▸ **What is being asked**:
The records below are to be returned exactly as written, minus their pictures.
#####
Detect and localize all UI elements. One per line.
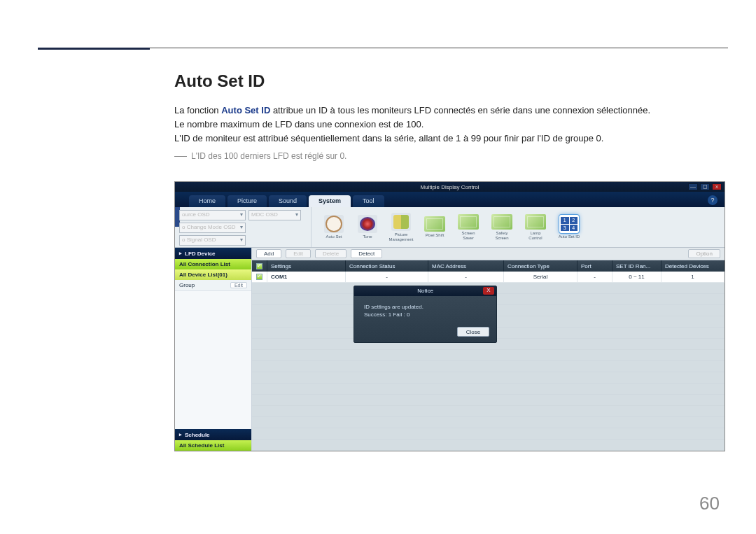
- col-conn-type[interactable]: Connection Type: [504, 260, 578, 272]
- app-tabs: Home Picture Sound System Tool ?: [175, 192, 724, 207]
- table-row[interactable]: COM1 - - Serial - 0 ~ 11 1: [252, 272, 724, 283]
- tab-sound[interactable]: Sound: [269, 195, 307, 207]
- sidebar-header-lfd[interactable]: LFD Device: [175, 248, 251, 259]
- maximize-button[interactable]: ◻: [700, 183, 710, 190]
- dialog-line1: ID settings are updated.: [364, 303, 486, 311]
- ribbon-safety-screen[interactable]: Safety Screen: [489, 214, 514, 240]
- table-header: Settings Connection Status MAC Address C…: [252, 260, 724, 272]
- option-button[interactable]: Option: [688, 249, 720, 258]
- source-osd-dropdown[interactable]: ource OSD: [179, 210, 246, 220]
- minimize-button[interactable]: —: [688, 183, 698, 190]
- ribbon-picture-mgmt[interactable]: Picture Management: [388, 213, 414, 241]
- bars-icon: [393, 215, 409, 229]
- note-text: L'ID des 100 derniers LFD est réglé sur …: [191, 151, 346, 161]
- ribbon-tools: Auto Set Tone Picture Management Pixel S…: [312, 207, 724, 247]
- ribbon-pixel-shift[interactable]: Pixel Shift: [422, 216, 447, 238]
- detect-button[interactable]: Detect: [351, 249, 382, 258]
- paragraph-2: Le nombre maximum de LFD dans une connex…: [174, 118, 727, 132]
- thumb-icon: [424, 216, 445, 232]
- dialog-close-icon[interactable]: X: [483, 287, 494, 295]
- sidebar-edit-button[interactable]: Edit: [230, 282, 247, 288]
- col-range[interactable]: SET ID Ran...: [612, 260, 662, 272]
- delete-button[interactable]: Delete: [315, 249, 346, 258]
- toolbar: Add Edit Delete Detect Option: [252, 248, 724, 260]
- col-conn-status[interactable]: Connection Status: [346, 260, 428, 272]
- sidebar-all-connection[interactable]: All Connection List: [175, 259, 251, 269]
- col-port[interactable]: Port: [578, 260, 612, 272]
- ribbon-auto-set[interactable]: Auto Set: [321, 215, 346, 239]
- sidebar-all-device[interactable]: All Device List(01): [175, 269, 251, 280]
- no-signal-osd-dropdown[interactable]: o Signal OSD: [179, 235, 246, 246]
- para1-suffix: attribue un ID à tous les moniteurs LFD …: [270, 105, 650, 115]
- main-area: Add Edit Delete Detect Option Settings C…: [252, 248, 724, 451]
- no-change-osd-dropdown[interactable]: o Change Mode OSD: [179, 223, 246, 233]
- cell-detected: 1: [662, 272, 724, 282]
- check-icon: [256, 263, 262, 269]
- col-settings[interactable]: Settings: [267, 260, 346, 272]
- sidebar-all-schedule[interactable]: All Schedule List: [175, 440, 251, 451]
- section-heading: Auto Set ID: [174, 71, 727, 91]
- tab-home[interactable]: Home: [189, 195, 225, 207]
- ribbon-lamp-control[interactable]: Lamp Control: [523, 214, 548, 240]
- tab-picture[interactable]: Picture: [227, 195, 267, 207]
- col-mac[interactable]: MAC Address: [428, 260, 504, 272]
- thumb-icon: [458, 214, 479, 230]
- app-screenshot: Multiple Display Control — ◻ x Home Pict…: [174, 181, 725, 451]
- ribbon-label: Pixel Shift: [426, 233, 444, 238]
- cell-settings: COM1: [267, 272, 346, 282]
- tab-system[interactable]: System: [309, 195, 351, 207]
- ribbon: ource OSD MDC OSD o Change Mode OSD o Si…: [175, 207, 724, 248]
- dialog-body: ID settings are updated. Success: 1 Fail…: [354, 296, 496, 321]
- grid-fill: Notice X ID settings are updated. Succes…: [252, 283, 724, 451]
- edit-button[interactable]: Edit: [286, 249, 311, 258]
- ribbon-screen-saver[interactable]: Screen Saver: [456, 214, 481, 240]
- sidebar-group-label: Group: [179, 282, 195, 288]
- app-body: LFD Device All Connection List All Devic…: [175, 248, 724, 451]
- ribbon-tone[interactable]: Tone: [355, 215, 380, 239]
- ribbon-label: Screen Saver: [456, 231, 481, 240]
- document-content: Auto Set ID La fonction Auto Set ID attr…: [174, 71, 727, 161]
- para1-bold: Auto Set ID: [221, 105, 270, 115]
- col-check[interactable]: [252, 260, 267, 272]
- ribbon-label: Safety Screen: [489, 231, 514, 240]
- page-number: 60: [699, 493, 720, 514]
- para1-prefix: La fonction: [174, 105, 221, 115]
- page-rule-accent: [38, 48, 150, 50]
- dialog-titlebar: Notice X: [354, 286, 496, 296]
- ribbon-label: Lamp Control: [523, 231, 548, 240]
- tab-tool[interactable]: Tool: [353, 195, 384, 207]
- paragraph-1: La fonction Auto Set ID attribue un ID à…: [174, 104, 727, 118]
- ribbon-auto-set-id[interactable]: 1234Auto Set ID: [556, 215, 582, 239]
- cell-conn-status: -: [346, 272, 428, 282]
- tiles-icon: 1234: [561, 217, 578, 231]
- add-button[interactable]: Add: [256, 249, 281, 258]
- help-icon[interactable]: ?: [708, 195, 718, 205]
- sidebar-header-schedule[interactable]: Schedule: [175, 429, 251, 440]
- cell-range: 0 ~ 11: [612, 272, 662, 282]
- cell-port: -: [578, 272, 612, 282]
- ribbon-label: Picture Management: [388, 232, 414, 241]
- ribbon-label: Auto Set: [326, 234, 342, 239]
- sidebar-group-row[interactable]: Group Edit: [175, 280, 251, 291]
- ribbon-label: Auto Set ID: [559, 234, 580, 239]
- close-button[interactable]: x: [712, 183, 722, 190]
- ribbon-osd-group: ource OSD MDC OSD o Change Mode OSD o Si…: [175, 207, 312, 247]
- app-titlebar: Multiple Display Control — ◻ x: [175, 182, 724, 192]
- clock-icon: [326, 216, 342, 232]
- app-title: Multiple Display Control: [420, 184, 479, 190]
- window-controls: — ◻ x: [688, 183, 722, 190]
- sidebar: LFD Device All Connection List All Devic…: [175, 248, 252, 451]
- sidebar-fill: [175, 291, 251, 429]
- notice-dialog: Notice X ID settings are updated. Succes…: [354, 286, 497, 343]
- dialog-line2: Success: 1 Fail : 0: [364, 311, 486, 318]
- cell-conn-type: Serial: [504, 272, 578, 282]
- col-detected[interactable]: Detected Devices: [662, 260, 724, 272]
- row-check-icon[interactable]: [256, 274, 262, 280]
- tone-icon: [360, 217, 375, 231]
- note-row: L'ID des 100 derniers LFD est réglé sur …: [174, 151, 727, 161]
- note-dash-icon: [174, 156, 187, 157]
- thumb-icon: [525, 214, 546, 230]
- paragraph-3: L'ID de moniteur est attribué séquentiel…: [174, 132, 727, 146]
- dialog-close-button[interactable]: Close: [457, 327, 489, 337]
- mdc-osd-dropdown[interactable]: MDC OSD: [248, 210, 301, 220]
#####
▸ **Task answer**:
Detect and localize all UI elements. One per line.
- col-conn-type[interactable]: Connection Type: [504, 260, 578, 272]
- app-tabs: Home Picture Sound System Tool ?: [175, 192, 724, 207]
- table-row[interactable]: COM1 - - Serial - 0 ~ 11 1: [252, 272, 724, 283]
- tab-sound[interactable]: Sound: [269, 195, 307, 207]
- sidebar-header-lfd[interactable]: LFD Device: [175, 248, 251, 259]
- maximize-button[interactable]: ◻: [700, 183, 710, 190]
- dialog-line1: ID settings are updated.: [364, 303, 486, 311]
- ribbon-safety-screen[interactable]: Safety Screen: [489, 214, 514, 240]
- table-header: Settings Connection Status MAC Address C…: [252, 260, 724, 272]
- option-button[interactable]: Option: [688, 249, 720, 258]
- source-osd-dropdown[interactable]: ource OSD: [179, 210, 246, 220]
- minimize-button[interactable]: —: [688, 183, 698, 190]
- ribbon-picture-mgmt[interactable]: Picture Management: [388, 213, 414, 241]
- bars-icon: [393, 215, 409, 229]
- note-text: L'ID des 100 derniers LFD est réglé sur …: [191, 151, 346, 161]
- ribbon-tools: Auto Set Tone Picture Management Pixel S…: [312, 207, 724, 247]
- ribbon-pixel-shift[interactable]: Pixel Shift: [422, 216, 447, 238]
- detect-button[interactable]: Detect: [351, 249, 382, 258]
- paragraph-2: Le nombre maximum de LFD dans une connex…: [174, 118, 727, 132]
- thumb-icon: [424, 216, 445, 232]
- dialog-close-icon[interactable]: X: [483, 287, 494, 295]
- sidebar-edit-button[interactable]: Edit: [230, 282, 247, 288]
- col-range[interactable]: SET ID Ran...: [612, 260, 662, 272]
- delete-button[interactable]: Delete: [315, 249, 346, 258]
- toolbar: Add Edit Delete Detect Option: [252, 248, 724, 260]
- col-conn-status[interactable]: Connection Status: [346, 260, 428, 272]
- sidebar-all-connection[interactable]: All Connection List: [175, 259, 251, 269]
- col-port[interactable]: Port: [578, 260, 612, 272]
- ribbon-auto-set[interactable]: Auto Set: [321, 215, 346, 239]
- sidebar-all-device[interactable]: All Device List(01): [175, 269, 251, 280]
- no-signal-osd-dropdown[interactable]: o Signal OSD: [179, 235, 246, 246]
- para1-suffix: attribue un ID à tous les moniteurs LFD …: [270, 105, 650, 115]
- main-area: Add Edit Delete Detect Option Settings C…: [252, 248, 724, 451]
- no-change-osd-dropdown[interactable]: o Change Mode OSD: [179, 223, 246, 233]
- cell-detected: 1: [662, 272, 724, 282]
- check-icon: [256, 263, 262, 269]
- col-settings[interactable]: Settings: [267, 260, 346, 272]
- sidebar-all-schedule[interactable]: All Schedule List: [175, 440, 251, 451]
- section-heading: Auto Set ID: [174, 71, 727, 91]
- tab-home[interactable]: Home: [189, 195, 225, 207]
- ribbon-lamp-control[interactable]: Lamp Control: [523, 214, 548, 240]
- tab-picture[interactable]: Picture: [227, 195, 267, 207]
- col-mac[interactable]: MAC Address: [428, 260, 504, 272]
- thumb-icon: [458, 214, 479, 230]
- app-screenshot: Multiple Display Control — ◻ x Home Pict…: [174, 181, 725, 451]
- ribbon-label: Pixel Shift: [426, 233, 444, 238]
- cell-settings: COM1: [267, 272, 346, 282]
- tab-system[interactable]: System: [309, 195, 351, 207]
- ribbon: ource OSD MDC OSD o Change Mode OSD o Si…: [175, 207, 724, 248]
- dialog-body: ID settings are updated. Success: 1 Fail…: [354, 296, 496, 321]
- grid-fill: Notice X ID settings are updated. Succes…: [252, 283, 724, 451]
- edit-button[interactable]: Edit: [286, 249, 311, 258]
- ribbon-screen-saver[interactable]: Screen Saver: [456, 214, 481, 240]
- sidebar-group-label: Group: [179, 282, 195, 288]
- app-body: LFD Device All Connection List All Devic…: [175, 248, 724, 451]
- ribbon-tone[interactable]: Tone: [355, 215, 380, 239]
- ribbon-label: Screen Saver: [456, 231, 481, 240]
- document-content: Auto Set ID La fonction Auto Set ID attr…: [174, 71, 727, 161]
- para1-bold: Auto Set ID: [221, 105, 270, 115]
- col-check[interactable]: [252, 260, 267, 272]
- ribbon-label: Safety Screen: [489, 231, 514, 240]
- page-number: 60: [699, 493, 720, 514]
- para1-prefix: La fonction: [174, 105, 221, 115]
- page-rule-accent: [38, 48, 150, 50]
- dialog-titlebar: Notice X: [354, 286, 496, 296]
- ribbon-label: Lamp Control: [523, 231, 548, 240]
- tab-tool[interactable]: Tool: [353, 195, 384, 207]
- paragraph-1: La fonction Auto Set ID attribue un ID à…: [174, 104, 727, 118]
- ribbon-auto-set-id[interactable]: 1234Auto Set ID: [556, 215, 582, 239]
- cell-conn-status: -: [346, 272, 428, 282]
- tiles-icon: 1234: [561, 217, 578, 231]
- add-button[interactable]: Add: [256, 249, 281, 258]
- help-icon[interactable]: ?: [708, 195, 718, 205]
- sidebar-header-schedule[interactable]: Schedule: [175, 429, 251, 440]
- cell-range: 0 ~ 11: [612, 272, 662, 282]
- cell-port: -: [578, 272, 612, 282]
- ribbon-label: Picture Management: [388, 232, 414, 241]
- ribbon-label: Auto Set: [326, 234, 342, 239]
- sidebar-group-row[interactable]: Group Edit: [175, 280, 251, 291]
- ribbon-label: Auto Set ID: [559, 234, 580, 239]
- close-button[interactable]: x: [712, 183, 722, 190]
- ribbon-osd-group: ource OSD MDC OSD o Change Mode OSD o Si…: [175, 207, 312, 247]
- app-titlebar: Multiple Display Control — ◻ x: [175, 182, 724, 192]
- clock-icon: [326, 216, 342, 232]
- app-title: Multiple Display Control: [420, 184, 479, 190]
- window-controls: — ◻ x: [688, 183, 722, 190]
- sidebar: LFD Device All Connection List All Devic…: [175, 248, 252, 451]
- sidebar-fill: [175, 291, 251, 429]
- notice-dialog: Notice X ID settings are updated. Succes…: [354, 286, 497, 343]
- dialog-line2: Success: 1 Fail : 0: [364, 311, 486, 318]
- cell-conn-type: Serial: [504, 272, 578, 282]
- col-detected[interactable]: Detected Devices: [662, 260, 724, 272]
- row-check-icon[interactable]: [256, 274, 262, 280]
- tone-icon: [360, 217, 375, 231]
- note-row: L'ID des 100 derniers LFD est réglé sur …: [174, 151, 727, 161]
- note-dash-icon: [174, 156, 187, 157]
- thumb-icon: [525, 214, 546, 230]
- paragraph-3: L'ID de moniteur est attribué séquentiel…: [174, 132, 727, 146]
- dialog-close-button[interactable]: Close: [457, 327, 489, 337]
- mdc-osd-dropdown[interactable]: MDC OSD: [248, 210, 301, 220]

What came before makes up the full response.